Na década de 2000, as relações Sul-Sul ganham novo impulso e alguns atores se destacaram e passaram a disputar espaço e narrativas do sistema internacional de cooperação para o desenvolvimento, desafiando, principalmente, as práticas e princípios dos países da Organização para a Cooperação e o Desenvolvimento Econômico – OCDE.
Esse processo de reafirmação da cooperação Sul-Sul (CSS) coincidiu com debates sobre a efetividade da ajuda oficial ao desenvolvimento – de fato, sobre o que se entende como desenvolvimento no século XXI – e com a emergência de redes e coalizões da sociedade civil internacional mobilizadas para incidir sobre o tema, seja em âmbito nacional, seja em fóruns regionais e multilaterais.
Assim, a celebração dos quarenta anos do PABA deve contemplar a multiplicidade de atores interessados, e a riqueza e complexidade do tema não pode prescindir de debate amplo, participativo e baseado em evidências e informações de qualidade. Este relatório se insere nesse esforço e busca contribuir para um maior entendimento sobre os traços característicos da cooperação Sul-Sul brasileira.

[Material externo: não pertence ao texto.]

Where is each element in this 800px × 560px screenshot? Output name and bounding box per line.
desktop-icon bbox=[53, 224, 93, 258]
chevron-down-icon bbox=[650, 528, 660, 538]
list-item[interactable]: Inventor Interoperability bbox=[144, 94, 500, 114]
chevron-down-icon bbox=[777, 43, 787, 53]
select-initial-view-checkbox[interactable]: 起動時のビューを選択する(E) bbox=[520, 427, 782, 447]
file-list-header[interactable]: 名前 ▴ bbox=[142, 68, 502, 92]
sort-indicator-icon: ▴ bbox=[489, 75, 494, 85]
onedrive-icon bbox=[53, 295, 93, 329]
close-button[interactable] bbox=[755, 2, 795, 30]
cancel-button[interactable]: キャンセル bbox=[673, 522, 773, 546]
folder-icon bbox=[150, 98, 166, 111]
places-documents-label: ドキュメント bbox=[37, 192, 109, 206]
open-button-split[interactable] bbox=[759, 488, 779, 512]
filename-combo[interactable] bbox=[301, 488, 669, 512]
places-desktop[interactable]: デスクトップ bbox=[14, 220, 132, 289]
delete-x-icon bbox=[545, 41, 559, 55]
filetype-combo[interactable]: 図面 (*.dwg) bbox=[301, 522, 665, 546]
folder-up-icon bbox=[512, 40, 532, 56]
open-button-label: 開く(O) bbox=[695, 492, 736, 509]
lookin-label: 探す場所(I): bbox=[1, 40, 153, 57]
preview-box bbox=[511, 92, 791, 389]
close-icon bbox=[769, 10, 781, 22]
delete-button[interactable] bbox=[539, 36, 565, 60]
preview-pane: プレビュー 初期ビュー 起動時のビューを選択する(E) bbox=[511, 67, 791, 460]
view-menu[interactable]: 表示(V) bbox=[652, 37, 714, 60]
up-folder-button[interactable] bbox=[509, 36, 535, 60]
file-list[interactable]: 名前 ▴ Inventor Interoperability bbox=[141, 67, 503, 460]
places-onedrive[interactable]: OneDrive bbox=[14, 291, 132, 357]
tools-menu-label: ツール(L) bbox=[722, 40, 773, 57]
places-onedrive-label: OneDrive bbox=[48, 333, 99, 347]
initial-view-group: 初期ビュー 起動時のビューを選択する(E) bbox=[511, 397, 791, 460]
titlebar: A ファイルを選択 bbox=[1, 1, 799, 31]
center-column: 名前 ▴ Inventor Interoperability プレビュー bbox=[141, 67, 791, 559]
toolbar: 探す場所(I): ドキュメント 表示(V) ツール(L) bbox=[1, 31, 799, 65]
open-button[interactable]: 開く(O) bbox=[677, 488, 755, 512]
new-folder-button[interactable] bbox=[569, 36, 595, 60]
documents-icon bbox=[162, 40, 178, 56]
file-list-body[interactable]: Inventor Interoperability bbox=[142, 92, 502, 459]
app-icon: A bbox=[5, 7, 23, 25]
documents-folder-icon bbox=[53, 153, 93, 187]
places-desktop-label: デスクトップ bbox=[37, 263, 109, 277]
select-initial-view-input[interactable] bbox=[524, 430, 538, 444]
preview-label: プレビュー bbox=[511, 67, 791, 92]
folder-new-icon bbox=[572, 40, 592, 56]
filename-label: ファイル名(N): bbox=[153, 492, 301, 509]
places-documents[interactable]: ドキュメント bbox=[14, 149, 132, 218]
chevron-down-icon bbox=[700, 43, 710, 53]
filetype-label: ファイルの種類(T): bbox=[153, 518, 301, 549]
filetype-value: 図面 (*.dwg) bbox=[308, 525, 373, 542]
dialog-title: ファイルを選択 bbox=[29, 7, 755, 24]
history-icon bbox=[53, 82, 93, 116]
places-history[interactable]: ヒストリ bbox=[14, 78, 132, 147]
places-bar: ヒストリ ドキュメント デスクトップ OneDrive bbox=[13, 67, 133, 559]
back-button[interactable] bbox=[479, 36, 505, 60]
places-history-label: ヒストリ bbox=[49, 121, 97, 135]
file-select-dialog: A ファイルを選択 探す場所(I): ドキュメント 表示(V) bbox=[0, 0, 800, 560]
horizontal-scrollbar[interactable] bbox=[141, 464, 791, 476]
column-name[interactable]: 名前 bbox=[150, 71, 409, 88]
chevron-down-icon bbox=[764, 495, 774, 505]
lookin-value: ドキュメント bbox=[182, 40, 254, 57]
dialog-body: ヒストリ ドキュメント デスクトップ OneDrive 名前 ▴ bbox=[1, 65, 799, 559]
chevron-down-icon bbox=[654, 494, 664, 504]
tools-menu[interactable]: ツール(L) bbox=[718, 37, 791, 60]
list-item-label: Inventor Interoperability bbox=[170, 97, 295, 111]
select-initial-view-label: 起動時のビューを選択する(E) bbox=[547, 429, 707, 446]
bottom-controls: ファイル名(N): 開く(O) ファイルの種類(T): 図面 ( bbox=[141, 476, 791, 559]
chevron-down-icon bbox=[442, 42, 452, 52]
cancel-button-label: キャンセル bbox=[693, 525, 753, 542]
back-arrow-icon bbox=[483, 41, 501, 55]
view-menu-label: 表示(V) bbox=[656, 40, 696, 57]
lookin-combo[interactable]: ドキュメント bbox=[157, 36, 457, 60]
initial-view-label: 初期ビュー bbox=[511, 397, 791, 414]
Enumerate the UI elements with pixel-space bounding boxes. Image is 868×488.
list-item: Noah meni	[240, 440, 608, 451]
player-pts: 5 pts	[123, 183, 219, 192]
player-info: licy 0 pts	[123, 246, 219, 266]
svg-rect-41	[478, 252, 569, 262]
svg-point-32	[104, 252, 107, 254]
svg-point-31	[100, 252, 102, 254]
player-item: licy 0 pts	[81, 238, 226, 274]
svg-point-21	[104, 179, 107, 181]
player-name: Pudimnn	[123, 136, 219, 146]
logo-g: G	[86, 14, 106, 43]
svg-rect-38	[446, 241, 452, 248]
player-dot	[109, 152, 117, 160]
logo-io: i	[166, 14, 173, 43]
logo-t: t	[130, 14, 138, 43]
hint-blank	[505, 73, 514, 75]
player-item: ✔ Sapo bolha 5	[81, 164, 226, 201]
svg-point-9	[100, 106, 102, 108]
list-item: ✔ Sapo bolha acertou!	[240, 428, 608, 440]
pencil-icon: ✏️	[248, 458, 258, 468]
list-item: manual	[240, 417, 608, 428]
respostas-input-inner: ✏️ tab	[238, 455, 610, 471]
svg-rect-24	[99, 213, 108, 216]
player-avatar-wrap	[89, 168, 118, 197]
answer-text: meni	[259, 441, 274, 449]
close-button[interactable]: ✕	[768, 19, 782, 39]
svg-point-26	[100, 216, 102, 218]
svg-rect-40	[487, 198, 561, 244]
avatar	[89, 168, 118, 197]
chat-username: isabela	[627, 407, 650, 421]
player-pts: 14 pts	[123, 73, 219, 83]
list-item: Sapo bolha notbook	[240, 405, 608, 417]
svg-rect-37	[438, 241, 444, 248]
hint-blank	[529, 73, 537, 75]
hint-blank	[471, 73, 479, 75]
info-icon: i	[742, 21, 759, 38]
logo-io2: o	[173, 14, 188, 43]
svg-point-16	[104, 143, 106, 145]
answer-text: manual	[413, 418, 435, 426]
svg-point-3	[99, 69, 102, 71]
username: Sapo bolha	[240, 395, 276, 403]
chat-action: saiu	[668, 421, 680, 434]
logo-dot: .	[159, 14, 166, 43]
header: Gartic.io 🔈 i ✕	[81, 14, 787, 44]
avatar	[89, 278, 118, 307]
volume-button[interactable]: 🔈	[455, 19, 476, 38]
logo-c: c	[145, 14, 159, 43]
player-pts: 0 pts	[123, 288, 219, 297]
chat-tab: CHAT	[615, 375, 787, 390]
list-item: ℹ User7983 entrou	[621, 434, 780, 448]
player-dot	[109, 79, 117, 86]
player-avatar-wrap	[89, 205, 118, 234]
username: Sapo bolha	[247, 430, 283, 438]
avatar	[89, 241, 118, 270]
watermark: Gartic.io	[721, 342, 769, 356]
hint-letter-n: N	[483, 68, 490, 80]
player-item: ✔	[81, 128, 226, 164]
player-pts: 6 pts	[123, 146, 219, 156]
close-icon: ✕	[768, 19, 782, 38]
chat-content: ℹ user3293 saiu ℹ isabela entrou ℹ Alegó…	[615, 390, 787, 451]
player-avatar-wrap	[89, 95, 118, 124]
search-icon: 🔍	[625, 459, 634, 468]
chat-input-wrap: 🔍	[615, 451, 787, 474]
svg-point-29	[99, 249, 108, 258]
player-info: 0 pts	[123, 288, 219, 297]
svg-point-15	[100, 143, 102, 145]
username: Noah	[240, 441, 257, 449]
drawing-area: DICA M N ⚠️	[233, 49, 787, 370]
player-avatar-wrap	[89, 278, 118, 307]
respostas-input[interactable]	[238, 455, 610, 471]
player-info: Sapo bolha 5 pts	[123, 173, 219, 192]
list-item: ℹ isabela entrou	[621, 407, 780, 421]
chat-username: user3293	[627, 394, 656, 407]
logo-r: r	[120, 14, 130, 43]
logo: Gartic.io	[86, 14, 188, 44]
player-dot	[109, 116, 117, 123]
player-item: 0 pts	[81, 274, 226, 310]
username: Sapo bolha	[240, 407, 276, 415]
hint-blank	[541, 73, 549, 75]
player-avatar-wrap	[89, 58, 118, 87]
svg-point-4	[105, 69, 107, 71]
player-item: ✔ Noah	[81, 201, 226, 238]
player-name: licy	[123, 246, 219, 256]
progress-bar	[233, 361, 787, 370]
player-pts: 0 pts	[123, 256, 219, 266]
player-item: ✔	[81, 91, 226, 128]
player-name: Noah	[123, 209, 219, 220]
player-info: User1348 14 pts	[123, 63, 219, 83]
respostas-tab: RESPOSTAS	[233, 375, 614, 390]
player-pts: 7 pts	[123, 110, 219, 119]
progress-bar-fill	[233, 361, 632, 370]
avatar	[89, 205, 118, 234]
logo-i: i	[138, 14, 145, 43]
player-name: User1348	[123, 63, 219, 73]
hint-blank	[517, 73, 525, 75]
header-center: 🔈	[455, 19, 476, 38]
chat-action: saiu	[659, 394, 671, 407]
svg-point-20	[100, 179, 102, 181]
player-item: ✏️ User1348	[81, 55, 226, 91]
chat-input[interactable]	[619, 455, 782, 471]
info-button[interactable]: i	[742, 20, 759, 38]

Para tanto, a perspectiva aqui proposta é orçamentária, considera valores pagos e sugere recortes e classificações para sua análise. Partimos da premissa que a cooperação Sul-Sul não pode ser quantificada apenas por meio de fluxos financeiros. Entre- tanto, um maior entendimento sobre a alocação de recursos orçamentários é fundamental para a compreensão das práticas de CSS nacionais: tanto no que diz respeito à sua natureza, quantidade e distribuição setorial, como em relação ao seu processo decisório e às prioridades estabelecidas ao longo dos anos.
Esperamos que a metodologia, e os primeiros resultados de sua aplicação aqui apresentados, reforcem a transparência da CSS brasileira e contribuam para ampliar sua legitimidade e base de apoio doméstica, para promover a prestação de contas junto aos países parceiros, e para fazer transparecer sua contribuição aos Objetivos de Desenvolvimento Sustentável (ODS).
Adicionalmente, ao revelar a lógica orçamentária da CSS brasileira, busca-se fortalecer a institucionalidade da mesma, apontando para recomendações específicas para o aprimoramento do registro orçamentário das ações de CSS, assim como para aqueles âmbitos que necessitem ser reforçados com instrumentos administrativos e jurídicos apropriados.
A metodologia proposta é aberta e sujeita a revisões – mais do que isso, ela requer um monitoramento ativo e constante do orçamento federal, para o qual pretende ser instrumento. De forma mais geral, trata-se do resultado de um bem-sucedido processo de diálogo e articulação junto ao Governo e a atores não governamentais, acadêmicos, pesquisadores e ativistas, sobre a CSS do Brasil – o que ela é e o que ela pode vir a ser.